A leitura da juventude é formativa no sentido de dar forma às
“experiências futuras, fornecendo modelos, recipientes, termos de comparação,
esquemas de classificação, escalas de valores, paradigmas de beleza: todas,
coisas que continuam a valer mesmo que nos recordemos pouco ou nada do livro
lido”. Ao mesmo tempo, pode ser pouco profícua pela “impaciência, distração,
inexperiência das instruções para o uso, inexperiência da vida”.

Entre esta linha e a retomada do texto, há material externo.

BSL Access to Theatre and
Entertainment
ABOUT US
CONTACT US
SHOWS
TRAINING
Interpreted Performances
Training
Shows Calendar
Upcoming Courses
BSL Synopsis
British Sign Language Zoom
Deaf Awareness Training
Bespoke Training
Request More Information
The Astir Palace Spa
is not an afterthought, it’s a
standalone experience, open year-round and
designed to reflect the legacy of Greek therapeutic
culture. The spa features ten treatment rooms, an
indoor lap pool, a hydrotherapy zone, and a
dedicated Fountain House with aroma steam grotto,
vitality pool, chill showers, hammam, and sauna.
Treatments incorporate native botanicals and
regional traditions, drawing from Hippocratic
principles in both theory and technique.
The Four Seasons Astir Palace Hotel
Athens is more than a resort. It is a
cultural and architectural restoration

Dessa forma, “ler pela primeira vez um grande livro na idade
madura é um prazer extraordinário (...). A juventude comunica ao ato de ler
como a qualquer outra experiência em sabor e uma importância particulares; ao
passo que na maturidade apreciam-se (deveriam ser apreciados) muitos detalhes,
níveis e significados a mais”.
Calvino também ressalta que, geralmente, os clássicos são
aqueles livros dos quais se ouve dizer: “Estou relendo...” e nunca “Estou
lendo...”. No entanto, “o prefixo reiterativo antes do verbo ler pode ser uma
pequena hipocrisia por parte dos que se envergonham de admitir não ter lido um
livro famoso”. Lembro-me que uma vez estava desfilando com um exemplar de Orgulho
e Preconceito e me perguntaram se o estava relendo. Na verdade, era a primeira
vez que tinha a oportunidade de ter a obra em minhas mãos e, diante da
pergunta, acabei confirmando com a cabeça, pois me pareceu ridículo uma moça
de, na época, 22 anos nunca ter lido o clássico da Jane Austen. Mas, Calvino
nos tranquiliza ao dizer que por maiores que sejam as leituras “de formação”

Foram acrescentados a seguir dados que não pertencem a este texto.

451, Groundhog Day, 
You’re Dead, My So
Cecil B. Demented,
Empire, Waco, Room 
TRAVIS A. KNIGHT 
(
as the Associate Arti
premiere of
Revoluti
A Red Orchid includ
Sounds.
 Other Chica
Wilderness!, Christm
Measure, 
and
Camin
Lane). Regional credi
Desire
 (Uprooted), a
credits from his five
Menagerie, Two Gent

que tenhamos feito, resta sempre um número enorme de obras para serem lidas
futuramente.
Além disso, a releitura de um clássico é uma leitura de
descoberta. Se os livros mudam à luz de uma perspectiva histórica diferente,
por que não mudariam diante de nós, que somos “metamorfoses ambulantes”? Dessa
forma, “usar o verbo ler ou reler não tem nenhum importância”!

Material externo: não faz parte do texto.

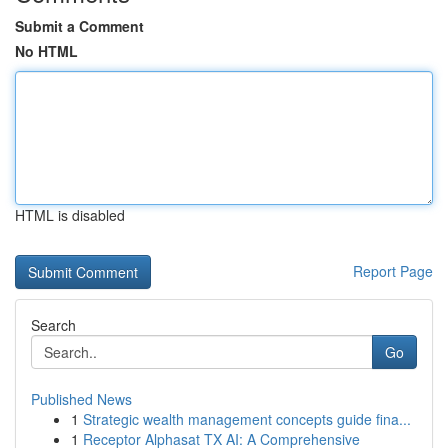
Submit a Comment
No HTML
HTML is disabled
Report Page
Search
Go
Published News
1
Strategic wealth management concepts guide fina...
1
Receptor Alphasat TX AI: A Comprehensive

Mas, se não bastassem os clássicos, ainda somos o tempo todo
bombardeados pelas produções atuais e pelos best sellers. Fica difícil saber
conciliar entre um e outro. Mas, segundo Calvino, “o rendimento máximo da
leitura dos clássicos advém para aquele que sabe alterná-la com a leitura de atualidade
numa sábia dosagem”. Portanto, cabe a cada leitor saber reservar seu momento
para cada tipo de leitura.
E para terminar, fecho com as próprias conclusões de Calvino:
“A única razão que se pode apresentar é que ler os clássicos
é melhor do que não ler os clássicos. E se alguém objetar que não vale a pena o
esforço, citarei Cioran: “Enquanto era preparada a cicuta, Sócrates estava
aprendendo uma ária com a flauta. ‘Para que lhe servirá?’, perguntaram-lhe.
Para aprender esta ária antes de morrer’”.